LEGISLATIVE BUDGET BOARD
Austin, Texas
FISCAL NOTE
75th Regular Session
March 21, 1997
TO: Honorable Bill Ratliff, Chair IN RE: Senate Bill No. 893
Committee on Finance By: Moncrief
Senate
Austin, Texas
FROM: John Keel, Director
In response to your request for a Fiscal Note on SB893 ( Relating
to certain convention center hotel facilities.) this office
has detemined the following:
Biennial Net Impact to General Revenue Funds by SB893-As Introduced
Implementing the provisions of the bill could result in a negative
fiscal impact to the State. The fiscal impact to the state
would vary depending on which cities or counties would choose
to develop convention center facilities under Section 4B of
the Development Corporation Act of 1979. The impact would depend
on the number and amount of local taxable property removed from
the local tax rolls due to being converted to public-use property,
but it is possible to provide a hypothetical example of such
an impact. In a hypothetical school district that qualifies
for both tier-one and tier-two state aid for public education,
it would cost the state one dollar for each dollar of local
school district property tax revenue loss due to the provisions
of the bill. In such a hypothetical school district in which,
for example, $100 million of taxable property would be converted
to public-use property, the probable cost to General Revenue-related
funds during each fiscal year that the property remained off
the local tax rolls would be $1.5 million, based on a tax rate
of $1.50 per $100 of valuation.
FISCAL ANALYSIS
The bill would lower the population bracket
in the municipal hotel tax law for certain hotel facilities
and for the pledging of hotel tax revenue for bonds. It would
include convention center facilities as a project for economic
development and lower the population bracket for a qualified
hotel project in an enterprise zone. The bill would take effect
immediately.
METHODOLOGY
Currently, the definition of convention
center facilities in the hotel tax law includes hotels within
1,000 feet of a convention center owned by a city with a population
of 1.5 million or more, and historic hotels within one mile
of a convention center owned by a city with a population of
1.5 million or more. Hotel tax revenue from these two types
of hotels may be pledged by a city of population 1.5 million
or more for the payment of bonds issued to acquire and construct
a convention center hotel or to acquire, remodel or rehabilitate
a historic hotel. A hotel owned by a city with a population
of 1.5 million or more is a qualified hotel project in an enterprise
zone. The Development Corporation Act of 1979 does not include
convention center facilities as an eligible project.
The
bill would lower the city population bracket to 440,000 or more
and include counties with a population of 440,000 or more in
the hotel tax law and would allow the hotels to be within the
same specified distance to a city-owned or county-owned convention
center. By lowering the population bracket, the City of Houston
would be joined by the cities of Dallas, San Antonio, El Paso,
Austin and Fort Worth. The city population bracket would also
be lowered to 440,000 for a qualified hotel project in an enterprise
zone.
The bill would also include convention center facilities
as an eligible project in Sec. 4B of the Development Corporation
Act of 1979. There are currently 190 4B city development corporations
within the state.
Under Sec. 4B, a qualified convention center
facility would be owned, used, and held for public purposes
by the city or county. While a facility was owned by the city
or county, it would not be subject to property taxation.
The
fiscal impact on the state and on local governments in reduced
property tax revenue would vary depending on which cities or
counties enacted the provisions of the bill and converted taxable
property to exempt "public-use property." Article 5190.6, Development
Corporation Act, Section 4B. (k) provides a property tax exemption
for all approved projects owned, used and held by an eligible
municipality or county. The exemption is based on a provision
that defines all such projects as "public-use property" which
is exempt from ad valorem taxes.
Section 403.302, Government
Code, requires the Comptroller to conduct a property value study
to determine the total taxable value for each school district.

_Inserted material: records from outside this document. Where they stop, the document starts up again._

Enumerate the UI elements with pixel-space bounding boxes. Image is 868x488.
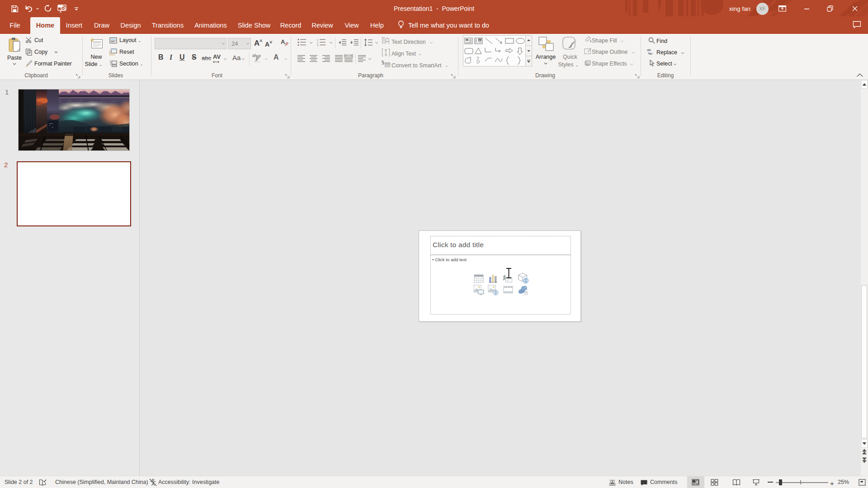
svg-text:A: A — [479, 39, 481, 42]
svg-text:A: A — [466, 39, 468, 42]
svg-text:ac: ac — [649, 52, 652, 56]
svg-text:aly: aly — [252, 53, 258, 58]
svg-text:A: A — [281, 38, 285, 45]
svg-text:3: 3 — [317, 44, 318, 46]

Total taxable value is an element in the state's school funding
formula. Passage of the bill could cause a reduction in a school
district's taxable values reported to the Commissioner of Education
by the Comptroller.
When calculating state aid for public
education, the state must recognize the loss in local property
value due to exemptions granted to qualified organizations within
the school district. Depending on a school district's wealth
per student, this could result in an increased cost to state-funded
public education.
Similar annual fiscal implications would
continue as long as the provisions of the bill are in effect.
LOCAL
The fiscal impact on units of local government would
vary depending on which cities or counties would choose to finance
convention center facilities through the municipal hotel tax.